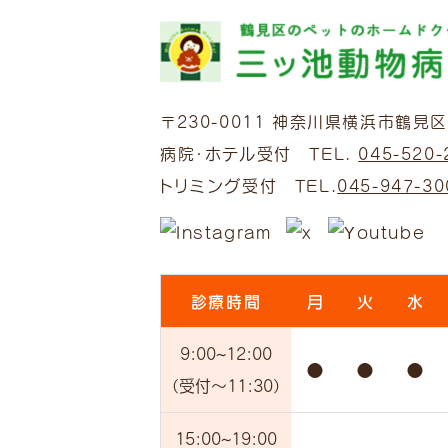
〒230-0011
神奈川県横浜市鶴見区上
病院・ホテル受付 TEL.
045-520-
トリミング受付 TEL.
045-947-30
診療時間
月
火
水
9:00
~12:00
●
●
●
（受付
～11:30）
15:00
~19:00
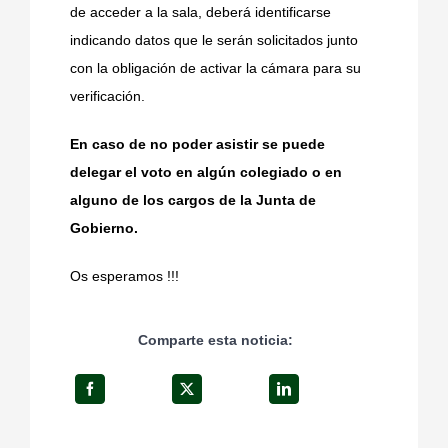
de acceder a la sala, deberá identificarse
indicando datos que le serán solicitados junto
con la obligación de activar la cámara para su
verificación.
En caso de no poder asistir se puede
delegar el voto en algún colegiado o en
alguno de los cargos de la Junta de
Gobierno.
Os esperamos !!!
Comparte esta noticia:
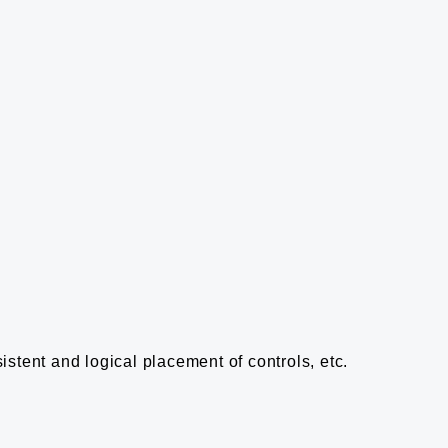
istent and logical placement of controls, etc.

=-=-=-=-=

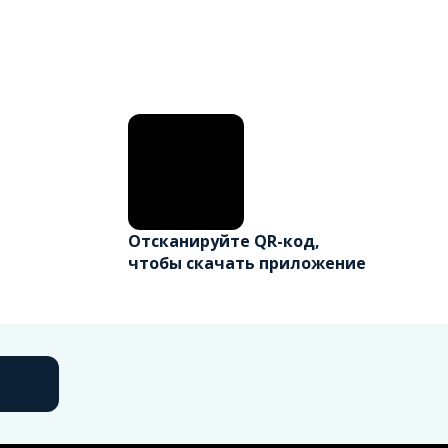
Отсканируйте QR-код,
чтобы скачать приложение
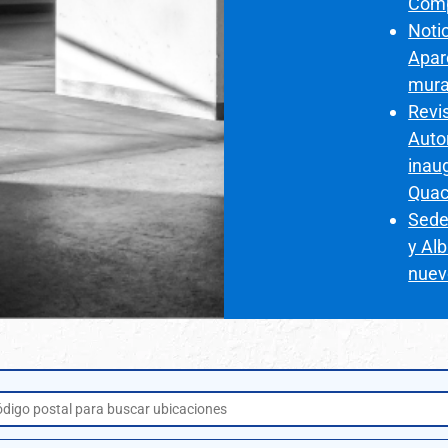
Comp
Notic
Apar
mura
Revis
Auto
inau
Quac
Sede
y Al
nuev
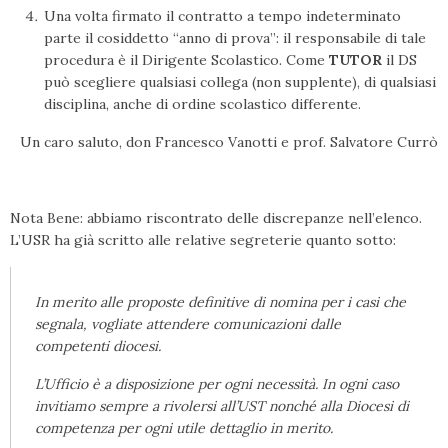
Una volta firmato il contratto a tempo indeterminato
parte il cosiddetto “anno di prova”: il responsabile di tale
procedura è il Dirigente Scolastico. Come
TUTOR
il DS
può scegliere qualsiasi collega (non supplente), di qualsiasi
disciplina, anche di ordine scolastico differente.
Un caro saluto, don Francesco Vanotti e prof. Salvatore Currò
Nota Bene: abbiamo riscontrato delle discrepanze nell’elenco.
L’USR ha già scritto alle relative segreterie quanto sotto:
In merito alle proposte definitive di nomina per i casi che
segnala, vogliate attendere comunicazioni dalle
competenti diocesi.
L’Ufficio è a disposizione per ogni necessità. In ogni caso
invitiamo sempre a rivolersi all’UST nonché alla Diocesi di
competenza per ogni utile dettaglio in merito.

=-=-=-=-=

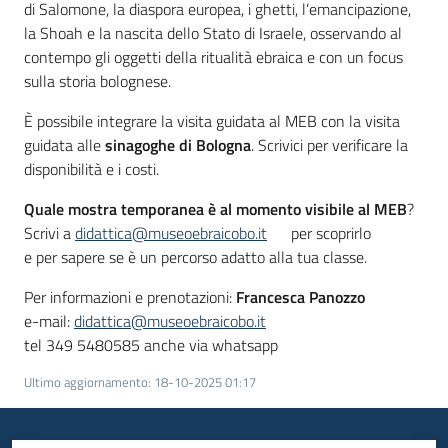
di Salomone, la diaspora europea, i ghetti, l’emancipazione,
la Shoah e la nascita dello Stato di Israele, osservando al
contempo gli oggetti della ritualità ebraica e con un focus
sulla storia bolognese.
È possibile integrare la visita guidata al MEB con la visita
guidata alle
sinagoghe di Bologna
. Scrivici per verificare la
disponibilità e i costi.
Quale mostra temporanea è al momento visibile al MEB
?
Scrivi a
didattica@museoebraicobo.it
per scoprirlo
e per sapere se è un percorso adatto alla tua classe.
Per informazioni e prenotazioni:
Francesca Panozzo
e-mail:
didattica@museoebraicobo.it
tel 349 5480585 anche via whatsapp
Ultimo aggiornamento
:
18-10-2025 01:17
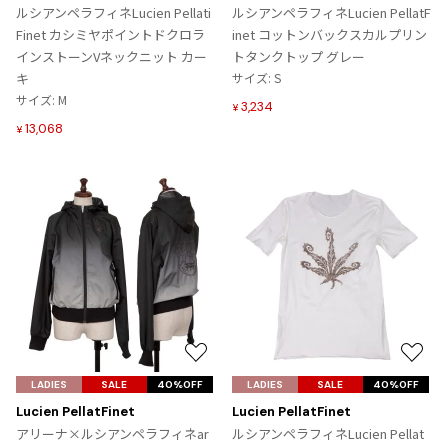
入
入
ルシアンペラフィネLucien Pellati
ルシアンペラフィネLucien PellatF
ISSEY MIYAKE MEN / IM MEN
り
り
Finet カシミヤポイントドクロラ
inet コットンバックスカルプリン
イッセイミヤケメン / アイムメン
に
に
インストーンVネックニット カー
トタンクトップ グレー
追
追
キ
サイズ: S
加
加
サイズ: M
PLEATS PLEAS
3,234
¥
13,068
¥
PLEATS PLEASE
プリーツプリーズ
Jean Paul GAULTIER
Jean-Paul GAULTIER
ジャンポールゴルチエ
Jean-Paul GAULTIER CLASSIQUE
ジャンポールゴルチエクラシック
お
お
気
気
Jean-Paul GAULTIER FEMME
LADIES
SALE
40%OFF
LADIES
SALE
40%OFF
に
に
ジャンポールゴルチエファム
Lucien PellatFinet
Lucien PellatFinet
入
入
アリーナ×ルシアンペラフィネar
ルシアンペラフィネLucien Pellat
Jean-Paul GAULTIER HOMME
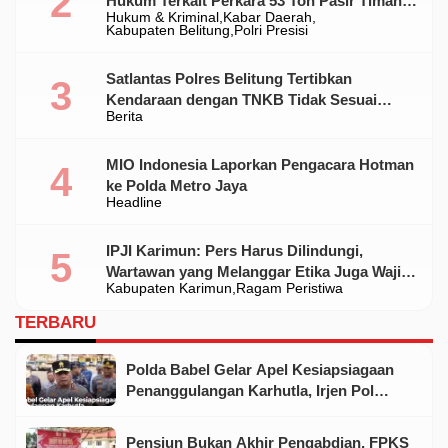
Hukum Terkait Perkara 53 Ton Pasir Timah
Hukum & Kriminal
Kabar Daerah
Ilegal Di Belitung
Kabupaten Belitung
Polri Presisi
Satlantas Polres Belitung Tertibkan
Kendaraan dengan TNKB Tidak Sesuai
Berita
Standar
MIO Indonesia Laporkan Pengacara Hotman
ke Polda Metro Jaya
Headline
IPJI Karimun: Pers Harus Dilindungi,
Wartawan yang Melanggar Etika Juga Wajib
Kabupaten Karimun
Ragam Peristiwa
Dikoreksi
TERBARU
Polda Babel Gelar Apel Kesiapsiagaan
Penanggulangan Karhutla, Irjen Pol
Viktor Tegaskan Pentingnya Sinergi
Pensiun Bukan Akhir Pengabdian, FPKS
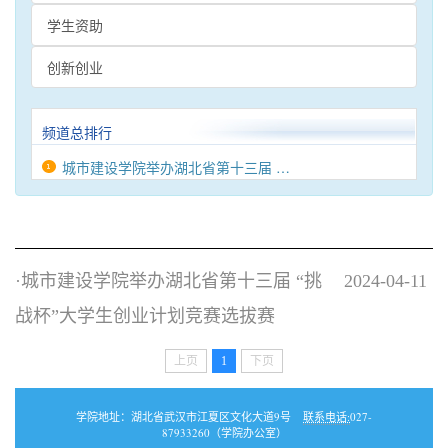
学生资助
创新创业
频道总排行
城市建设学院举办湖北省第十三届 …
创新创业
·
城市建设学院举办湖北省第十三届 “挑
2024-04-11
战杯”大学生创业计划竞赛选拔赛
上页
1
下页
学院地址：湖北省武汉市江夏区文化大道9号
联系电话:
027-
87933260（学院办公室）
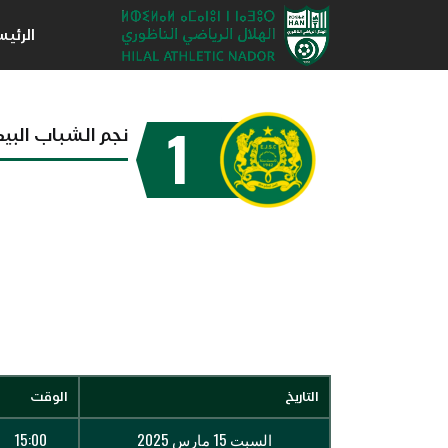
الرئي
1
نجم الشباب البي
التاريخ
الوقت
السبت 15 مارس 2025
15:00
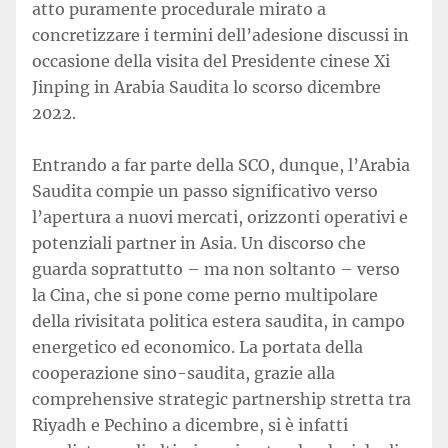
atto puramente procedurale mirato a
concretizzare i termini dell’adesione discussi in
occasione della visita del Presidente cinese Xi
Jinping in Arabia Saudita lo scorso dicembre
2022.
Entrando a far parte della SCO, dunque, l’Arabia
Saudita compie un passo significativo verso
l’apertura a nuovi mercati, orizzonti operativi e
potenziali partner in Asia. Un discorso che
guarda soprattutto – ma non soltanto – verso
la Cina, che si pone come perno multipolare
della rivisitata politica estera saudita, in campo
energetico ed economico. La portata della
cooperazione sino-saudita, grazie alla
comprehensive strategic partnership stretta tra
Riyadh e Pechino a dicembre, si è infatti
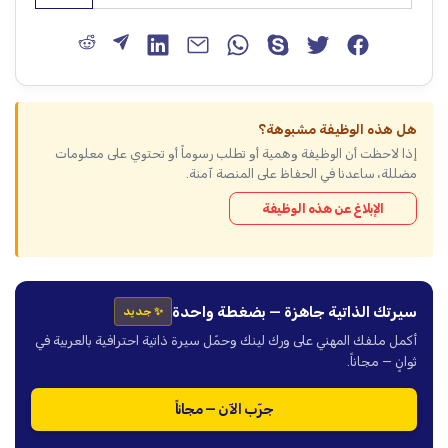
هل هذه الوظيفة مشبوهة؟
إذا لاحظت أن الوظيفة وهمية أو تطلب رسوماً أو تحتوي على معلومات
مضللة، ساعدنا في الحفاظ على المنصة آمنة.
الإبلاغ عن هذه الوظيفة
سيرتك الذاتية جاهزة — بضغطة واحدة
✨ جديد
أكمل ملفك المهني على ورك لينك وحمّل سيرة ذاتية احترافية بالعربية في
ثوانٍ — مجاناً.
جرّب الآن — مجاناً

=-=-=-=-=

### What to work on
Every line above in the stretch from the one with "Jean Paul GAULTIER" through the one with "Polri Presisi" is to be transcribed exactly, ends included. No picture is copied.

### Written answer
Jean Paul GAULTIER
Jean-Paul GAULTIER
ジャンポールゴルチエ
Jean-Paul GAULTIER CLASSIQUE
ジャンポールゴルチエクラシック
お
お
気
気
Jean-Paul GAULTIER FEMME
LADIES
SALE
40%OFF
LADIES
SALE
40%OFF
に
に
ジャンポールゴルチエファム
Lucien PellatFinet
Lucien PellatFinet
入
入
アリーナ×ルシアンペラフィネar
ルシアンペラフィネLucien Pellat
Jean-Paul GAULTIER HOMME
Hukum Terkait Perkara 53 Ton Pasir Timah
Hukum & Kriminal
Kabar Daerah
Ilegal Di Belitung
Kabupaten Belitung
Polri Presisi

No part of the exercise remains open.